US: Target expands loyalty pilot
Following the launch of a pilot a program in Dallas-Fort Worth last year, Target is expanding the test of its new loyalty programme, Target Circle, to additional cities. Later this month, Target will launch the pilot programme in Charlotte, Denver, Indianapolis, Kansas City and Phoenix. Target Circle enables shoppers to receive 1% cash back on purchases, vote on community giving initiatives and receive personalised offers. This includes exclusive deals on the most relevant categories for each shopper and a birthday reward.
US: Ahold Delhaize taps Zycus for procurement
Ahold Delhaize has selected end-to-end source-to-pay software solutions from Zycus to support the retail conglomerate’s procurement transformation. Under the partnership, Zaandam, Netherlands-based Ahold Delhaize has licensed a software suite that includes e-sourcing, contract lifecycle management (CLM) and supplier management. “Like many of our customers, Ahold Delhaize was looking for a comprehensive platform that would simplify their processes and provide an efficient user experience”, noted Dixit Jasani, VP sales at Princeton, New Jersey-based Zycus. “We are delighted with this partnership and look forward to be working with their team.”

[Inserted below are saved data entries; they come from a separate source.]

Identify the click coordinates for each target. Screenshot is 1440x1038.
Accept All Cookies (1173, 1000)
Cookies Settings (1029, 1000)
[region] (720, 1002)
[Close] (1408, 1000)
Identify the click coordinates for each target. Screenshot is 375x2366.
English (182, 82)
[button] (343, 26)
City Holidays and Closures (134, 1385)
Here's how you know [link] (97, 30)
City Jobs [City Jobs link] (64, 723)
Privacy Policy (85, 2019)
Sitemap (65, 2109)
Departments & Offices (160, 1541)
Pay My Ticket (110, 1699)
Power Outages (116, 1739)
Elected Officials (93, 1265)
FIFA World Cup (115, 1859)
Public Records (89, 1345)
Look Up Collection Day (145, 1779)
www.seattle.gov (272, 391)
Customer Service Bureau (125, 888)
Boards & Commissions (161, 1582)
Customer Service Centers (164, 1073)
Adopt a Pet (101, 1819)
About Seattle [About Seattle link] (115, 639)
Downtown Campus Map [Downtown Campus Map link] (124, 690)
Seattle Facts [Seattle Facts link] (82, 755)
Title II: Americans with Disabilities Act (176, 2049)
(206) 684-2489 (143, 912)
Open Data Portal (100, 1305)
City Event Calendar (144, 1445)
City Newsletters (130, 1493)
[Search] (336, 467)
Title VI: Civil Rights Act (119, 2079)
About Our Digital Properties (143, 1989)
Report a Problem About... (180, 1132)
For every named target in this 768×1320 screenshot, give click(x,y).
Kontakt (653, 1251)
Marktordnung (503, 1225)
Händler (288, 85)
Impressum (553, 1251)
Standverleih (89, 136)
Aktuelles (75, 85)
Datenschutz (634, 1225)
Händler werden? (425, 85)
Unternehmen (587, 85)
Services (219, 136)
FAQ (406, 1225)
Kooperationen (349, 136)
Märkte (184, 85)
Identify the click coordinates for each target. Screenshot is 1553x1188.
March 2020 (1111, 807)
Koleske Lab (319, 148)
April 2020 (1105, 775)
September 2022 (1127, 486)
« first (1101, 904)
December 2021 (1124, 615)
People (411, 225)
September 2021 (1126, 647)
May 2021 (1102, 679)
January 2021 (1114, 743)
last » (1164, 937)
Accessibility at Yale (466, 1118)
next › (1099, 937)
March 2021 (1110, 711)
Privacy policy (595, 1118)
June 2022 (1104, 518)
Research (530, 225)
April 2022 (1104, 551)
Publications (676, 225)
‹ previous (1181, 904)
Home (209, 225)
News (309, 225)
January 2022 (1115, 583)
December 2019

Canada: Farm Boy continues Toronto expansion with east end location
Farm Boy took the next step in its ambitious Toronto expansion plan with the opening of a store in the heart of Canada’s biggest city. The 20,000-sq.-ft store in Toronto’s east end includes many of the hallmarks associated with Farm Boy, most notably a large offering of prepared foods and fresh salads from a 36-ft. hot and salad bar. Expansion into the Greater Toronto Area has been on the agenda for Farm Boy for some time, but when it was acquired by Sobeys’ parent Empire last September, executives made it clear those plans could pick up speed, with the substantial buying power and logistical support of the much larger Empire behind it.